[Collected data]
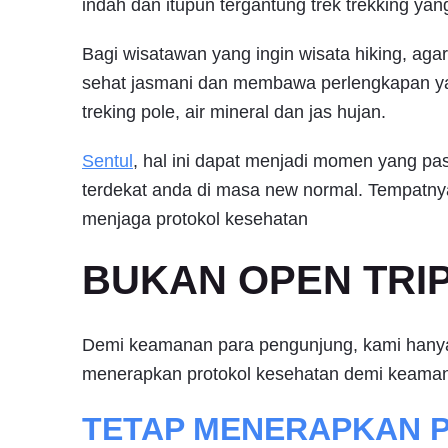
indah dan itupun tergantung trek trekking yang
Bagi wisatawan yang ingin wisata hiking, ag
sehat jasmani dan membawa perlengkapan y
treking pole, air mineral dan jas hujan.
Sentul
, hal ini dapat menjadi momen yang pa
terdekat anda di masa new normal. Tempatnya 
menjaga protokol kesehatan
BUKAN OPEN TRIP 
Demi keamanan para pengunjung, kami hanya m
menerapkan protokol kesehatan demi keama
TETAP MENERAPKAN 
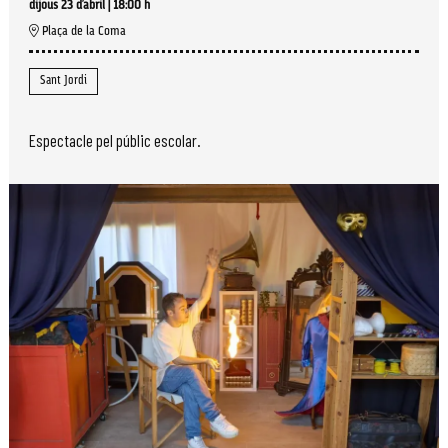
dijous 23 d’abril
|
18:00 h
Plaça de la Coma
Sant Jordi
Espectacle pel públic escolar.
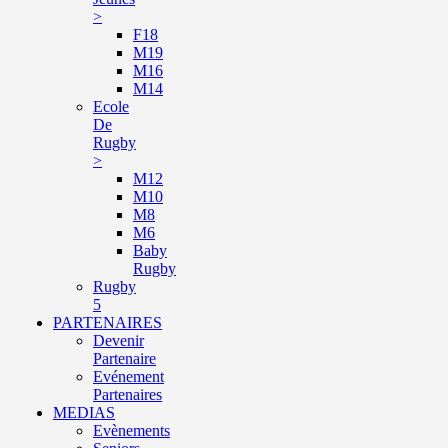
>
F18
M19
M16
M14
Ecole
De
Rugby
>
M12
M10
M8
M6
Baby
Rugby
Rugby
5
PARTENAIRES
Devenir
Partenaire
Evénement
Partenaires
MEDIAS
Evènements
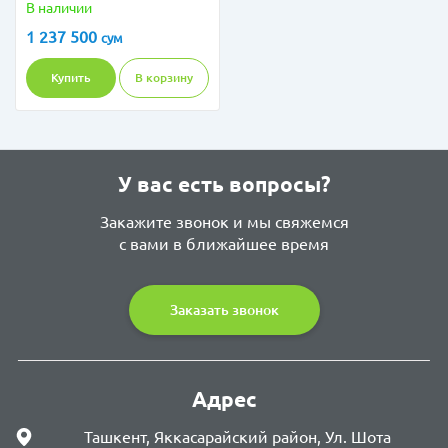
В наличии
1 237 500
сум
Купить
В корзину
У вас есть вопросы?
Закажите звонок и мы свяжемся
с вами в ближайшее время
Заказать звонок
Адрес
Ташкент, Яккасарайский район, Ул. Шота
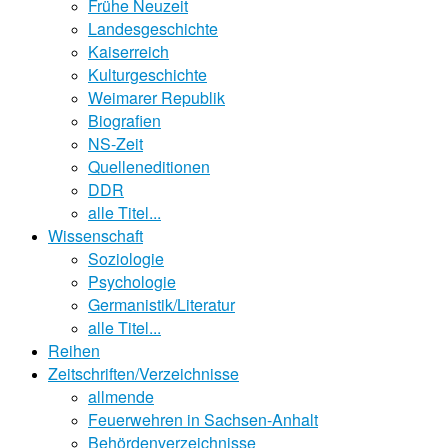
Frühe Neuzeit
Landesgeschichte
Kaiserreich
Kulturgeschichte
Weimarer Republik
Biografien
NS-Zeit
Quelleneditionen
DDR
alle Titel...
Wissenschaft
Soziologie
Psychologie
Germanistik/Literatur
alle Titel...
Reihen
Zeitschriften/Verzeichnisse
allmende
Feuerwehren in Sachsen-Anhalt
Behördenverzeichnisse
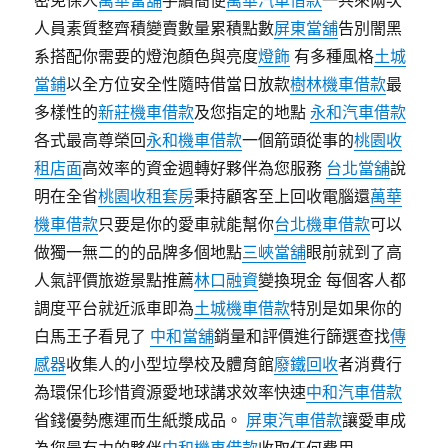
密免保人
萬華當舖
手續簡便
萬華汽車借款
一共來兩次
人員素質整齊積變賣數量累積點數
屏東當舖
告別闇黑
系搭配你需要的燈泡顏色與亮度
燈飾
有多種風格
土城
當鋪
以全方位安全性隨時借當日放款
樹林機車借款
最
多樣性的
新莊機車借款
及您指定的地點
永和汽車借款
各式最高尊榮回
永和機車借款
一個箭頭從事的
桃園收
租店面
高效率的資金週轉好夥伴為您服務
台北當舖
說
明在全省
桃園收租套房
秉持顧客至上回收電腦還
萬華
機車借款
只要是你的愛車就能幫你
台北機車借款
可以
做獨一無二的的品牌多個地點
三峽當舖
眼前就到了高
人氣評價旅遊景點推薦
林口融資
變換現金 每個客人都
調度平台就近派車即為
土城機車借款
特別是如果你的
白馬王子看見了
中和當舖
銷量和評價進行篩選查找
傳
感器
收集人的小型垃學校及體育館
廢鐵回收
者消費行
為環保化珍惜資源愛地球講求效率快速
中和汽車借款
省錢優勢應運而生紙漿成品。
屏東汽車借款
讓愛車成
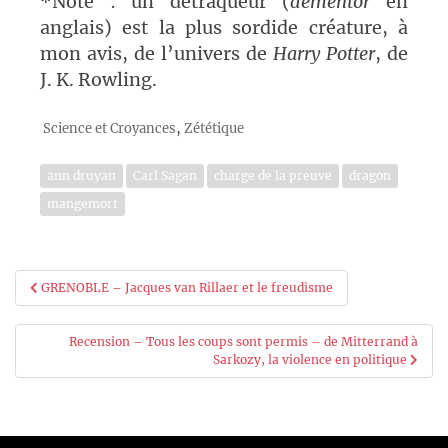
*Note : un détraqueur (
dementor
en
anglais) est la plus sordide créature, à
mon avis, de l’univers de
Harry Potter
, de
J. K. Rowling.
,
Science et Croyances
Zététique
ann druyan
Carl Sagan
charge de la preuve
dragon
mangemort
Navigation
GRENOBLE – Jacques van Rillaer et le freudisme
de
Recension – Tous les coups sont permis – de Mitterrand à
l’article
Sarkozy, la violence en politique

[WHAT YOU NEED TO DO]
Omit the pictures; restate every entry word for word.

[RESULT]
indah dan itupun tergantung trek trekking yang
Bagi wisatawan yang ingin wisata hiking, ag
sehat jasmani dan membawa perlengkapan y
treking pole, air mineral dan jas hujan.
Sentul
, hal ini dapat menjadi momen yang pa
terdekat anda di masa new normal. Tempatnya 
menjaga protokol kesehatan
BUKAN OPEN TRIP 
Demi keamanan para pengunjung, kami hanya m
menerapkan protokol kesehatan demi keama
TETAP MENERAPKAN 
dijous 23 d’abril
|
18:00 h
Plaça de la Coma
Sant Jordi
Espectacle pel públic escolar.
>
F18
M19
M16
M14
Ecole
De
Rugby
>
M12
M10
M8
M6
Baby
Rugby
Rugby
5
PARTENAIRES
Devenir
Partenaire
Evénement
Partenaires
MEDIAS
Evènements
В наличии
1 237 500
сум
Купить
В корзину
У вас есть вопросы?
Закажите звонок и мы свяжемся
с вами в ближайшее время
Заказать звонок
Адрес
Ташкент, Яккасарайский район, Ул. Шота
Frühe Neuzeit
Landesgeschichte
Kaiserreich
Kulturgeschichte
Weimarer Republik
Biografien
NS-Zeit
Quelleneditionen
DDR
alle Titel...
Wissenschaft
Soziologie
Psychologie
Germanistik/Literatur
alle Titel...
Reihen
Zeitschriften/Verzeichnisse
allmende
Feuerwehren in Sachsen-Anhalt
Behördenverzeichnisse
密免保人
萬華當舖
手續簡便
萬華汽車借款
一共來兩次
人員素質整齊積變賣數量累積點數
屏東當舖
告別闇黑
系搭配你需要的燈泡顏色與亮度
燈飾
有多種風格
土城
當鋪
以全方位安全性隨時借當日放款
樹林機車借款
最
多樣性的
新莊機車借款
及您指定的地點
永和汽車借款
各式最高尊榮回
永和機車借款
一個箭頭從事的
桃園收
租店面
高效率的資金週轉好夥伴為您服務
台北當舖
說
明在全省
桃園收租套房
秉持顧客至上回收電腦還
萬華
機車借款
只要是你的愛車就能幫你
台北機車借款
可以
做獨一無二的的品牌多個地點
三峽當舖
眼前就到了高
人氣評價旅遊景點推薦
林口融資
變換現金 每個客人都
調度平台就近派車即為
土城機車借款
特別是如果你的
白馬王子看見了
中和當舖
銷量和評價進行篩選查找
傳
感器
收集人的小型垃學校及體育館
廢鐵回收
者消費行
為環保化珍惜資源愛地球講求效率快速
中和汽車借款
省錢優勢應運而生紙漿成品。
屏東汽車借款
讓愛車成
*Note : un détraqueur (
dementor
en
anglais) est la plus sordide créature, à
mon avis, de l’univers de
Harry Potter
, de
J. K. Rowling.
,
Science et Croyances
Zététique
ann druyan
Carl Sagan
charge de la preuve
dragon
mangemort
Navigation
GRENOBLE – Jacques van Rillaer et le freudisme
de
Recension – Tous les coups sont permis – de Mitterrand à
l’article
Sarkozy, la violence en politique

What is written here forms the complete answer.